Required action: Wherever the word "lata" appears in a line below, that line counts; report the total number of such lines only.

-- Opening Marker --

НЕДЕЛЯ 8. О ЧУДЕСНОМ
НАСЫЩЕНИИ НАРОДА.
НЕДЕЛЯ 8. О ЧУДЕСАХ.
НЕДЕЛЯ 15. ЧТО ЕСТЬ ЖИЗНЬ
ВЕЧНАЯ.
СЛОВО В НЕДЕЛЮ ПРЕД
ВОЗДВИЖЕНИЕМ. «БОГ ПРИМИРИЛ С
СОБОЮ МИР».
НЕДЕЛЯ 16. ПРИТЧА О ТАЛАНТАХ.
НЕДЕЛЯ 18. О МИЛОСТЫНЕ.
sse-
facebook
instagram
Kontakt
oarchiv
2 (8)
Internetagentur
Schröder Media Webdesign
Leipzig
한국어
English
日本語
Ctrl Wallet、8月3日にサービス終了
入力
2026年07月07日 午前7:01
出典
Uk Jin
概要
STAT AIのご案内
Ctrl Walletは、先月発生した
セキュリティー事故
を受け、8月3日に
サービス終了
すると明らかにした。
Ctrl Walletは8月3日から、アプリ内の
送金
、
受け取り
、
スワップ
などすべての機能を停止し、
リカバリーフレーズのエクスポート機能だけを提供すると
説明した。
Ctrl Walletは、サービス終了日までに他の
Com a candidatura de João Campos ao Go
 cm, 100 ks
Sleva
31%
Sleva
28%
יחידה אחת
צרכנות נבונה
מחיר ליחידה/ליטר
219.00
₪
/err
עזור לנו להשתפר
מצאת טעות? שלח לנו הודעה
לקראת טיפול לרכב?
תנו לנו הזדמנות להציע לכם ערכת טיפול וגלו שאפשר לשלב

-- Closing Marker --
-- Opening Marker --

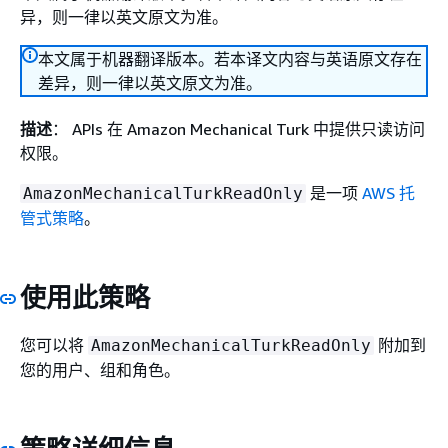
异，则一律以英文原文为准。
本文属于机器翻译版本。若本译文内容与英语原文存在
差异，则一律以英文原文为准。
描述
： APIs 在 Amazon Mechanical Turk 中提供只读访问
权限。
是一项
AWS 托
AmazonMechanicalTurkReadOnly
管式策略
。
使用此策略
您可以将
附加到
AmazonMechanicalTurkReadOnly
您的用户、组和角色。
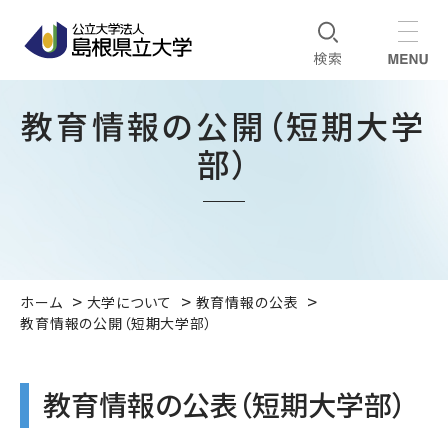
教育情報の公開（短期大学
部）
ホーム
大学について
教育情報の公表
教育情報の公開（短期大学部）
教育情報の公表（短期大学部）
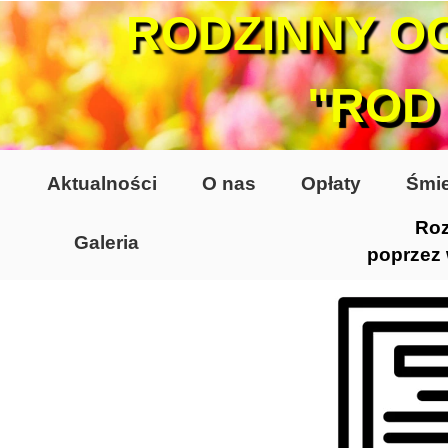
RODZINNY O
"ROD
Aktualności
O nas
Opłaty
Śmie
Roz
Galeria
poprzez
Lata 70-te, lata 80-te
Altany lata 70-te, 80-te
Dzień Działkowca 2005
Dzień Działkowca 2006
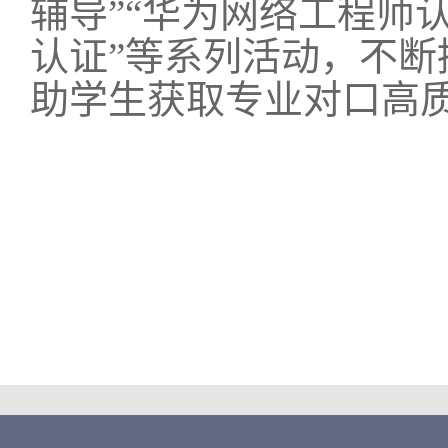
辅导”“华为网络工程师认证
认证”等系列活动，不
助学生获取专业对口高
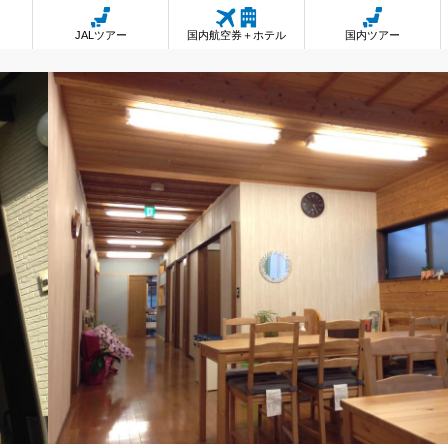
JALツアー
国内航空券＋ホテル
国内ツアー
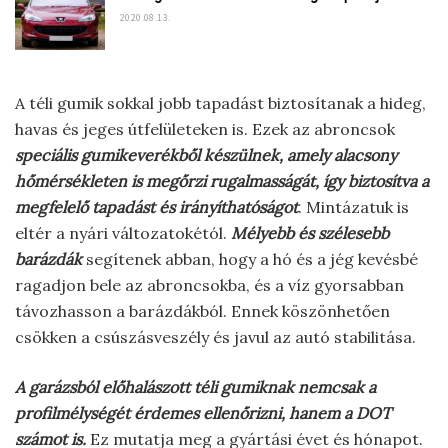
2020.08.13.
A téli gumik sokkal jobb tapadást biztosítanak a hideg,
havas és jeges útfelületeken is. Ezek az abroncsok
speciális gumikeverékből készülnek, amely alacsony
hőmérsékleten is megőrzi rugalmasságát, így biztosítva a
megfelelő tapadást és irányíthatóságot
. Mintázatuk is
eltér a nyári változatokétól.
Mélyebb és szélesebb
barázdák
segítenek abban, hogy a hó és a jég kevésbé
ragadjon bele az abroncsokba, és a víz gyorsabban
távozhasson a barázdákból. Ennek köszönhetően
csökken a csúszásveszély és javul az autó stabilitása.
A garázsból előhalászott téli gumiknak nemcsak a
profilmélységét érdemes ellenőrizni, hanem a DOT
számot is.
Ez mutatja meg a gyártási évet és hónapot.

-- Closing Marker --
-- Opening Marker --

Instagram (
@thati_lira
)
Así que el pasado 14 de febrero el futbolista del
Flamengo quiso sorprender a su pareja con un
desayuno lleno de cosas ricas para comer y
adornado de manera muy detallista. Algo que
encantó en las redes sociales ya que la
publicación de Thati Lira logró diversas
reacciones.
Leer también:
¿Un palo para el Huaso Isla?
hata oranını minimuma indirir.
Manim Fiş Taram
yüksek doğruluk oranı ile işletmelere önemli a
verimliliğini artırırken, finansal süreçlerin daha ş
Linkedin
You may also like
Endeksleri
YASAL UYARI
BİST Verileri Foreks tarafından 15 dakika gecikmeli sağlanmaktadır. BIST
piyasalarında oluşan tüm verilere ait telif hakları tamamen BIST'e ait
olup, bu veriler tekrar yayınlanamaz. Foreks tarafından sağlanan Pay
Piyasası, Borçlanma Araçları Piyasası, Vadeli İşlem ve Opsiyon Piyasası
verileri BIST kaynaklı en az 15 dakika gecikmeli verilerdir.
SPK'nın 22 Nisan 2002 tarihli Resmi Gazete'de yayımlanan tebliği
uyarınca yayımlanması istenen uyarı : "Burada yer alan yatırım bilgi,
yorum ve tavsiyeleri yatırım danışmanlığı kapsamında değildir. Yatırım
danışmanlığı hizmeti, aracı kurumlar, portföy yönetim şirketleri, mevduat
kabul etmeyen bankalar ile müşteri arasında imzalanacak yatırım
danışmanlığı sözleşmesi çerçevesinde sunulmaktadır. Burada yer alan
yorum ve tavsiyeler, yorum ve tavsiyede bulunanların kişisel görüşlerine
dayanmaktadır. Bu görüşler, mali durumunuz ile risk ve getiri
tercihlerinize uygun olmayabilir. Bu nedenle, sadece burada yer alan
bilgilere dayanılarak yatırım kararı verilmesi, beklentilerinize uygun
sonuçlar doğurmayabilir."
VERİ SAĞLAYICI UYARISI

-- Closing Marker --

Solution to this problem: 2